• WHAT IS EXPECTED
Your job is to write out each record precisely as it stands.
DATA IN THIS EXERCISE Start Marker
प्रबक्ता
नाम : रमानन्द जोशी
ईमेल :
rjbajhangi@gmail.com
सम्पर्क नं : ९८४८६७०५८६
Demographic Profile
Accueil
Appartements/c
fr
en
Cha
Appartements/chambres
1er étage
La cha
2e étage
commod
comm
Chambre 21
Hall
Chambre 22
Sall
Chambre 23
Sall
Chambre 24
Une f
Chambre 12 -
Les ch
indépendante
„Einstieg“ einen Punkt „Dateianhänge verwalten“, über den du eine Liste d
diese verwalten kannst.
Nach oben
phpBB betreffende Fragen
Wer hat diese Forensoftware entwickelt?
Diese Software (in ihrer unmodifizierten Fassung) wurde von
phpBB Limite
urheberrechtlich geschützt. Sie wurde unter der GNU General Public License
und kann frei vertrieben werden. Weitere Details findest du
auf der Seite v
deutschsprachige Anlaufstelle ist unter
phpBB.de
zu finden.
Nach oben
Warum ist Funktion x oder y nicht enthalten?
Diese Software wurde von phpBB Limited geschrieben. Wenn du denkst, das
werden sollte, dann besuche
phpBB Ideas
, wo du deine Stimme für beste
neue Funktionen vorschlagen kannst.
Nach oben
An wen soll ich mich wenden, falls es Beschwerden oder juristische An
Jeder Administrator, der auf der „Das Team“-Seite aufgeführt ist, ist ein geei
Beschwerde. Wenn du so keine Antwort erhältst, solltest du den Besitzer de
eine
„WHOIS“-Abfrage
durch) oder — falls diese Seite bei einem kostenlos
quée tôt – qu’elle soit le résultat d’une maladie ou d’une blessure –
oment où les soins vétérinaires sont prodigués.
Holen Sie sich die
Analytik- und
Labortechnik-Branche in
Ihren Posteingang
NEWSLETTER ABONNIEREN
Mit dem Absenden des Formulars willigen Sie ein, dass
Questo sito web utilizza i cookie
DATA IN THIS EXERCISE End Marker
• TASK RESULT
प्रबक्ता
नाम : रमानन्द जोशी
ईमेल :
rjbajhangi@gmail.com
सम्पर्क नं : ९८४८६७०५८६
Demographic Profile
Accueil
Appartements/c
fr
en
Cha
Appartements/chambres
1er étage
La cha
2e étage
commod
comm
Chambre 21
Hall
Chambre 22
Sall
Chambre 23
Sall
Chambre 24
Une f
Chambre 12 -
Les ch
indépendante
„Einstieg“ einen Punkt „Dateianhänge verwalten“, über den du eine Liste d
diese verwalten kannst.
Nach oben
phpBB betreffende Fragen
Wer hat diese Forensoftware entwickelt?
Diese Software (in ihrer unmodifizierten Fassung) wurde von
phpBB Limite
urheberrechtlich geschützt. Sie wurde unter der GNU General Public License
und kann frei vertrieben werden. Weitere Details findest du
auf der Seite v
deutschsprachige Anlaufstelle ist unter
phpBB.de
zu finden.
Nach oben
Warum ist Funktion x oder y nicht enthalten?
Diese Software wurde von phpBB Limited geschrieben. Wenn du denkst, das
werden sollte, dann besuche
phpBB Ideas
, wo du deine Stimme für beste
neue Funktionen vorschlagen kannst.
Nach oben
An wen soll ich mich wenden, falls es Beschwerden oder juristische An
Jeder Administrator, der auf der „Das Team“-Seite aufgeführt ist, ist ein geei
Beschwerde. Wenn du so keine Antwort erhältst, solltest du den Besitzer de
eine
„WHOIS“-Abfrage
durch) oder — falls diese Seite bei einem kostenlos
quée tôt – qu’elle soit le résultat d’une maladie ou d’une blessure –
oment où les soins vétérinaires sont prodigués.
Holen Sie sich die
Analytik- und
Labortechnik-Branche in
Ihren Posteingang
NEWSLETTER ABONNIEREN
Mit dem Absenden des Formulars willigen Sie ein, dass
Questo sito web utilizza i cookie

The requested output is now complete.